Winter allergies leaving Western Australians feeling blue
Itchy eyes, runny noses, sneezing fits and shortness of breath. These are just some of the symptoms that are all too familiar to those who suffer from hay fever (allergic rhinitis) and asthma.
While it can be a mild condition for some, it can be debilitating for others, having an impact on their work and social lives.
“Many Western Australians may have noticed a worsening of their symptoms – even in the winter,” Dr John Blakey from the Institute for Respiratory Health said.
“We associate allergies with the spring and summer but for many things can be worse on cooler days.
“Pollen from trees, grasses and weeds are the biggest culprits with many trees pollinating in late winter. And hay fever isn’t just a runny nose to put up with, it can trigger asthma attacks and lead to chest infections.

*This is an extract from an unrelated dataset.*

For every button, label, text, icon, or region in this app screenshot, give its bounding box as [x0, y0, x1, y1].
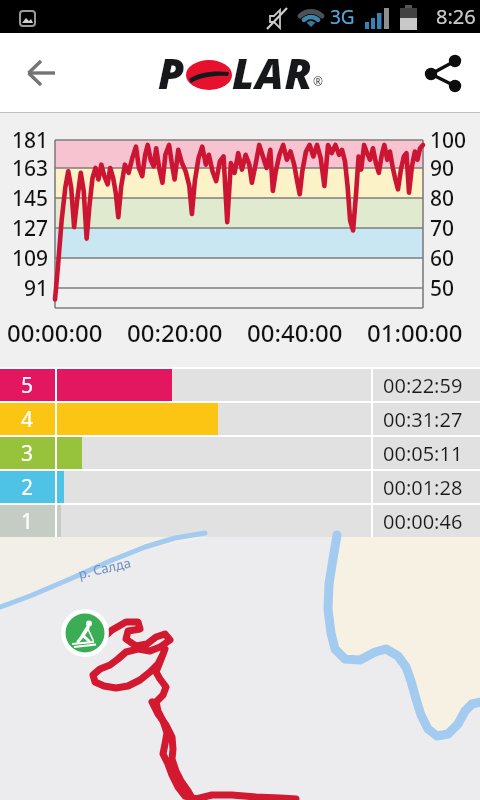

“You might have seen charts that show you when each type of pollen is most common and assume you are free in winter. But if you consider a winter’s day in Western Australia is as warm as a spring day in many countries – it’s easy to see that high levels can occur,” Dr Blakey said.
“A major and preventable issue in the winter can be the increase in pollutants in the air from sources like wood burning stoves. Exposure to both chemicals (such as sulphur dioxide and volatile organic compounds) and small particulate matter (PM2.5) can be high on winter days.
“These agents promote inflammation and are major drivers of uncontrolled asthma. Any kind of inflammation in the airways makes the nose and lungs more sensitive to allergens. You can get more information on air quality from the Asthma Australia Air Smart app.”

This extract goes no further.